Al parecer me había desmayado y Lucas me trajo a casa. Pero ¿por qué estaba tirado en el piso de la cocina? ¿A oscuras? Esto no tenía sentido. Y lo extraño era que no me dolía nada, absolutamente. Incluso mi malestar de estómago había desaparecido y también el cansancio de los últimos días. Todo me resultaba tan familiar y ajeno a la vez.

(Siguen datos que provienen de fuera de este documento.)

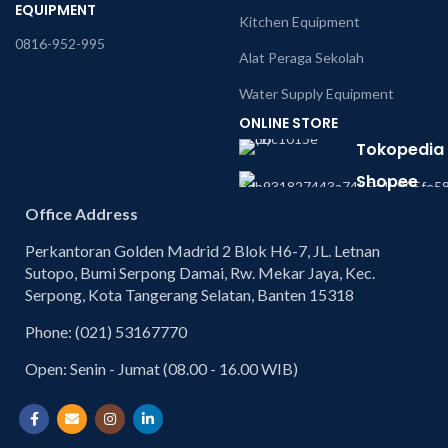
EQUIPMENT
Kitchen Equipment
0816-952-995
Alat Peraga Sekolah
Water Supply Equipment
ONLINE STORE
Tokopedia
Shopee
Office Address
Perkantoran Golden Madrid 2 Blok H6-7, JL. Letnan
Sutopo, Bumi Serpong Damai, Rw. Mekar Jaya, Kec.
Serpong, Kota Tangerang Selatan, Banten 15318
Phone: (021) 53167770
Open: Senin - Jumat (08.00 - 16.00 WIB)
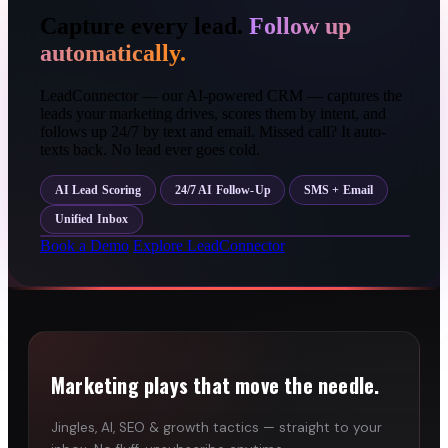
Capture every lead.
Follow up
automatically.
LeadConnector — our AI-powered CRM — captures the
leads your marketing drives, scores them by intent, and
follows up 24/7 by text and email. Missed call? It auto-
texts back. No lead ever goes cold.
AI Lead Scoring
24/7 AI Follow-Up
SMS + Email
Unified Inbox
Book a Demo
Explore LeadConnector
Marketing plays that move the needle.
Jingles, AI, SEO & growth tactics — straight to your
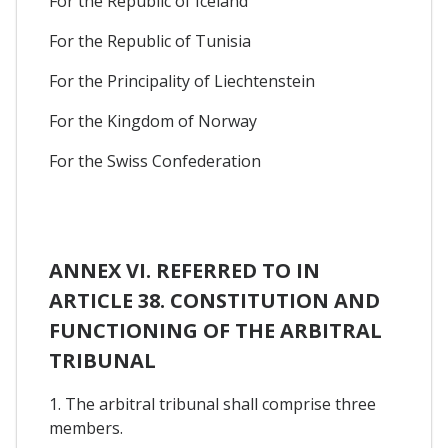
For the Republic of Iceland
For the Republic of Tunisia
For the Principality of Liechtenstein
For the Kingdom of Norway
For the Swiss Confederation
ANNEX VI. REFERRED TO IN
ARTICLE 38. CONSTITUTION AND
FUNCTIONING OF THE ARBITRAL
TRIBUNAL
1. The arbitral tribunal shall comprise three
members.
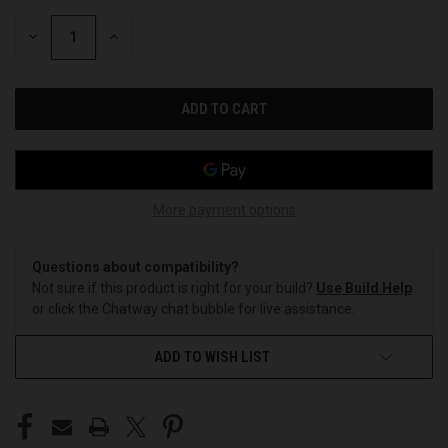
STOCK:
DECREASE
INCREASE
QUANTITY
QUANTITY
OF
OF
UNDEFINED
UNDEFINED
More payment options
Questions about compatibility?
Not sure if this product is right for your build?
Use Build Help
or click the Chatway chat bubble for live assistance.
ADD TO WISH LIST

Me levanté del suelo que no estaba ni frío ni cálido bajo mis pies descalzos y me encaminé hacia las demás habitaciones de mi casa.

A medida que me acercaba a la sala, comencé a oír voces y a sentir que la niebla se levantaba del piso. Esperen ¿niebla? ¿Dentro de mi casa? Definitivamente este tenía que ser otro sueño. Y mi teoría fue corroborada cuando, al entrar a la sala, vi a mi padre. Él estaba de espalda, hablando con alguien. Intenté avanzar pero, de pronto, algo me impidió el paso. La misma bruma del suelo se envolvía alrededor de mis tobillos y no me dejaba dar un paso más. La voz de mi padre se oía amortiguada, como si estuviera tras una pantalla.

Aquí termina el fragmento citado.